At first my one thought didn’t seem particularly profound or theological in nature. It wasn’t a reflection on repentance or the sinful nature of humanity. My thought was this: “I have never in my life physically touched so many people in a single day.” And I probably still haven’t.
I think Ash Wednesday, even with lots of snow on the ground and in the middle of school vacation week, is still the one day in the year that I touch the most number of people. I’m not generally such a touchy feely kind of guy.
“Remember that you are dust and to dust you shall return,” the priest says as the sign of the cross is traced with a thumb dipped in ashes. At some level it’s odd that the one day in the year that clergy physically touch the most people, the message to them is that they will one day die. That was also part of my thought process after that first Ash Wednesday. That I had just told a whole bunch of people, including hundreds of young students, that they would die and that their bodies would return to the dust from whence it came.
But the thing about the Christian faith is that you can’t talk about death without also, literally in the same breath, talking about Resurrection. Ashes aren’t just flung at you. They are very intentionally made into the sign of the cross. The cross, that implement of torture and death that has been transformed by Jesus into an instrument of Resurrection and life.
And Ash Wednesday is not the only time in your life when you have a cross traced upon your forehead. At your baptism the sign of the cross was also made as you were “sealed by the Holy Spirit in baptism and marked as Christ’s own forever.” Indelibly marked as Christ’s own. Not temporarily or for a limited time only but irrevocably and forever.
But this day reminds us of the stark reality of our lives — that we will die. A time will come in the not too distant future when we will no longer be living, breathing partakers of this mortal life. We are all marked for death. And as much as we seek to deny it the rest of the year, on Ash Wednesday we cannot deny death — that message is literally in and on our faces as we come face-to-face with the fleeting nature of humanity. “Remember that you are dust and to dust you shall return.”
The good news is that even on Ash Wednesday there is hope. The ashes are the start of our Lenten journey, but not its end. Because even as we begin this Lenten season there is hope.
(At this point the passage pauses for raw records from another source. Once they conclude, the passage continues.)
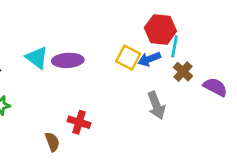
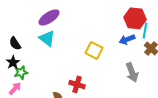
yellow square: (128, 58) -> (94, 50), moved
purple ellipse: (68, 60) -> (49, 17), moved, turned -30

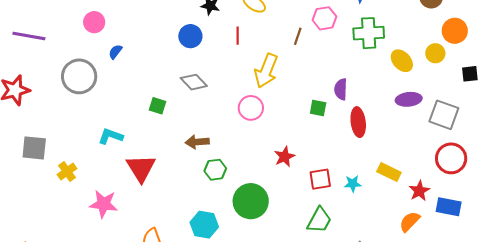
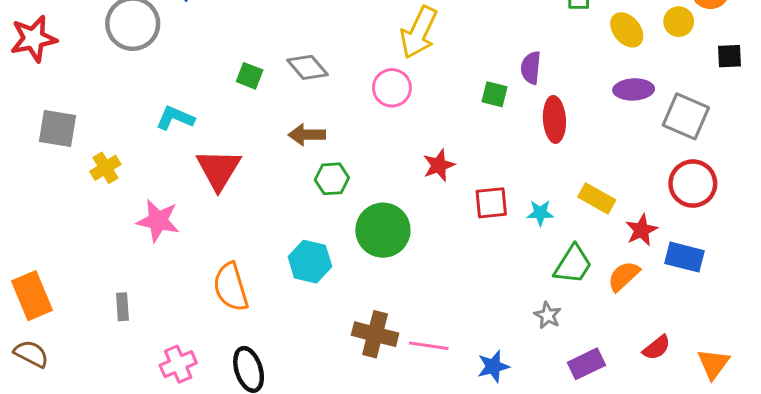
gray diamond: (194, 82) -> (308, 67), moved
green trapezoid: (319, 220) -> (573, 265), moved

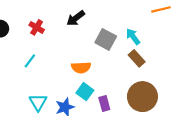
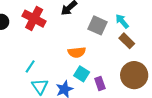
red cross: (37, 27) -> (34, 19), size x1.6
cyan line: (30, 61) -> (30, 66), moved

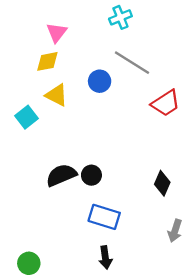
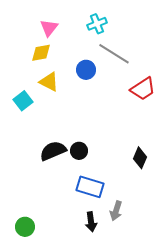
cyan cross: (120, 17) -> (97, 24), moved
gray arrow: (175, 231) -> (116, 211), moved

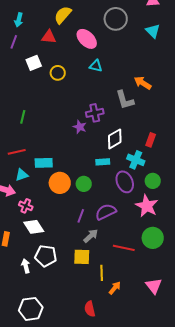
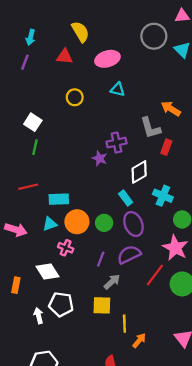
yellow semicircle: (63, 15) -> (80, 32), turned 108
gray circle: (116, 19) -> (154, 36), moved
pink ellipse: (87, 39) -> (107, 59), turned -60
white square: (34, 63) -> (33, 122), moved, turned -35
red rectangle: (151, 140) -> (166, 147), moved
cyan rectangle: (103, 162) -> (126, 198), turned 56
cyan triangle: (22, 175) -> (50, 224), moved
purple ellipse: (125, 182) -> (133, 224), moved
pink cross: (26, 206) -> (66, 248), moved
red line: (124, 248) -> (155, 275), moved, turned -65

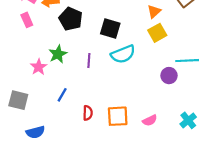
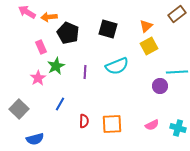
pink rectangle: (27, 20) -> (41, 47), moved
black square: (110, 29) -> (108, 29), moved
gray square: (18, 100) -> (19, 109), turned 30
pink semicircle: (150, 120) -> (152, 125), moved
cyan cross: (188, 120) -> (178, 128), turned -35

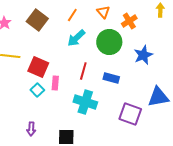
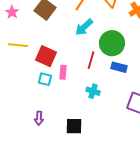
green circle: (109, 42) -> (112, 43), moved
cyan square: (37, 90) -> (45, 79), turned -32
cyan cross: (85, 102) -> (93, 91), size x0.6

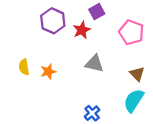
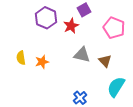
brown triangle: (137, 74) -> (105, 61), moved

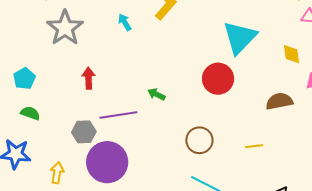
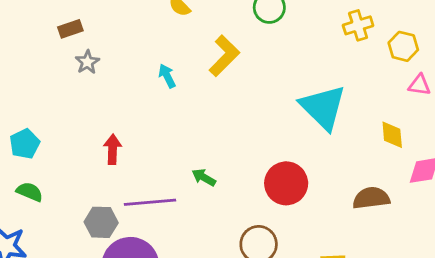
gray star: (65, 28) -> (87, 62), moved, size x0.5
cyan triangle: (240, 37) -> (323, 107), turned -33
red circle: (218, 79) -> (286, 183), moved

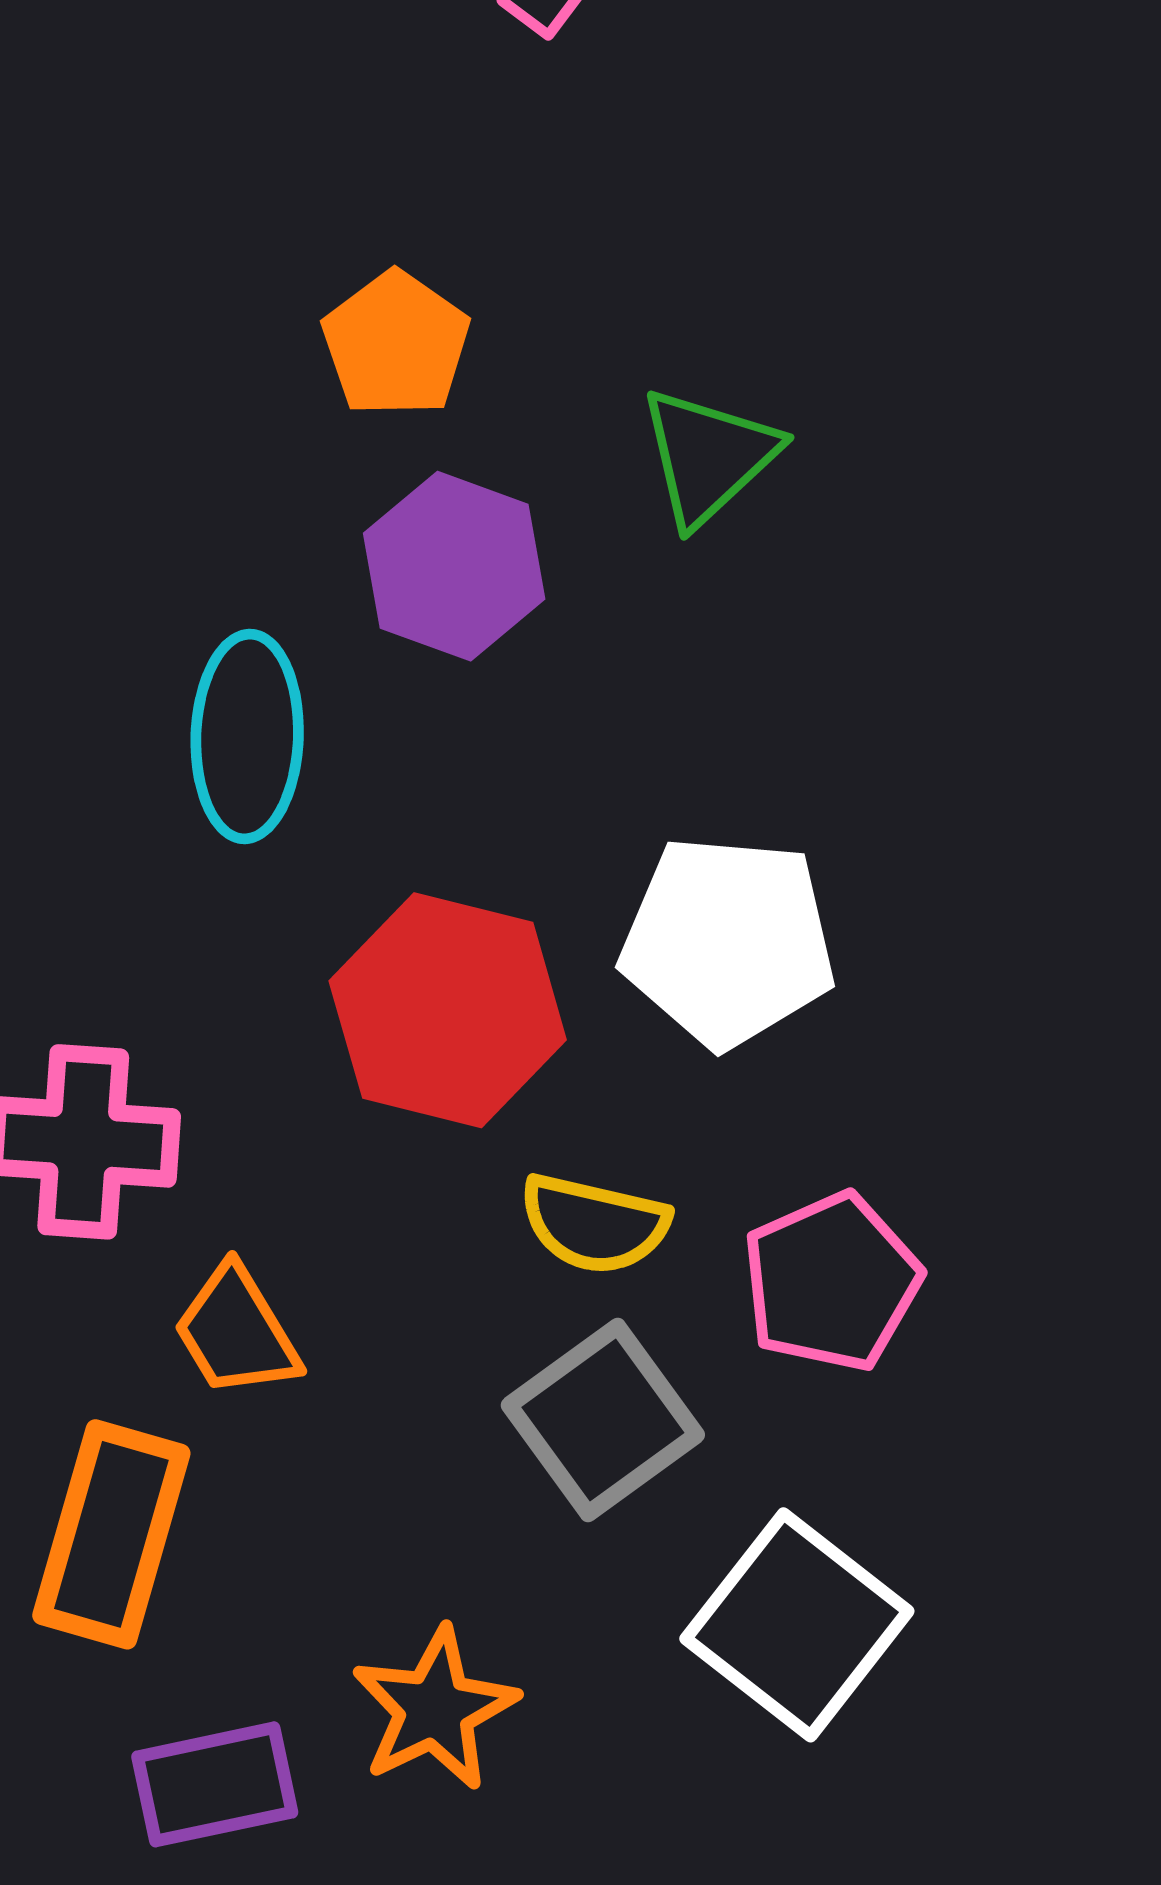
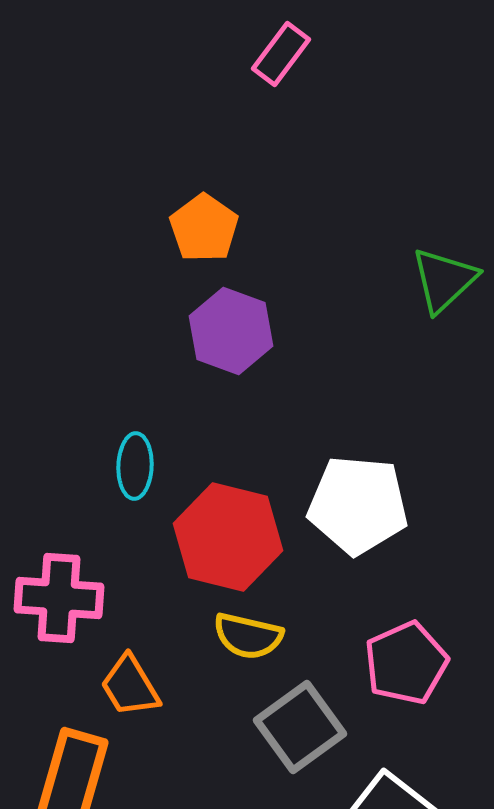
green triangle: (709, 456) -> (444, 280), moved
cyan ellipse: (247, 736) -> (135, 466), moved, size x0.7
yellow semicircle: (594, 1224) -> (248, 636), moved

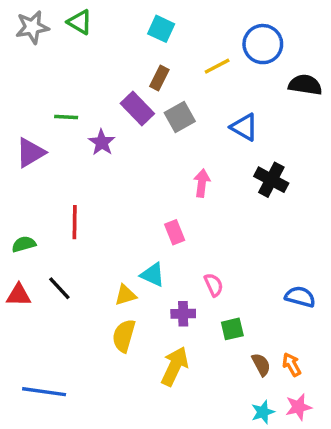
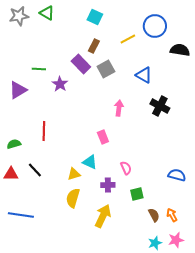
blue line: (44, 392) -> (21, 215), moved

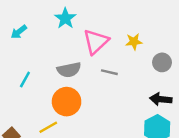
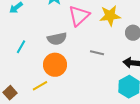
yellow star: (134, 42) -> (110, 16), size x1.5
gray line: (109, 72) -> (97, 53), moved

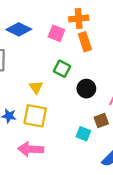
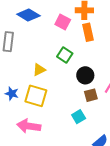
yellow triangle: (36, 87) -> (39, 70), turned 32
brown square: (101, 121) -> (91, 95), moved
cyan square: (83, 134) -> (79, 117), turned 32

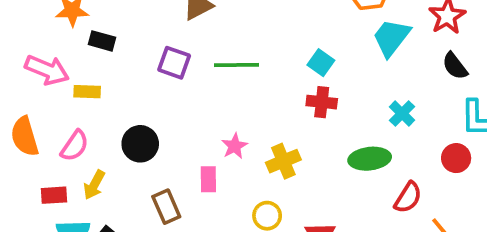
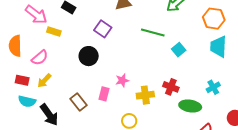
cyan trapezoid: (391, 38) -> (218, 47), turned -50
green line: (236, 65) -> (153, 32), moved
red cross: (322, 102) -> (171, 87), moved
black circle: (140, 144) -> (89, 56), moved
brown rectangle: (166, 207) -> (78, 102), turned -30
Through the promise of Christ’s resurrection, we will indeed rise out of the ashes. We will rise out of the ashes of Ash Wednesday and be drawn into the glorious light of Easter.
But not yet. Because in order to rise, we must first die. Just as at baptism we die to the old life of sin and death, before we experience the joy of Resurrection, we walk this Lenten path. We strip away all the clutter of our lives and return to the basics of our relationship with Jesus. It’s not easy, of course. It takes the hard work of self-examination leading to true repentance and amendment of life. But Ash Wednesday is the window into the season of Lent; a season that is not all doom and gloom but rather a wilderness experience of relationship with the living God who invites us into an ever-deepening encounter.
And so the ashes, this very tangible and visceral evidence of our own mortality, draw us into the impending death of Jesus Christ. But through these ashes we are also drawn into the impending resurrection of Jesus Christ. Ashes to ashes, dust to dust, new life to new life. It’s all part of our inheritance as people of faith. These ashes mark us for death but they also mark us for resurrection. We are marked for death, yes, but also for new life in the risen Christ.
And it all begins with a physical touch. An incarnational moment that stands as an outward and visible sign of Jesus’ love for you. A love that transcends everything even, and most especially, death.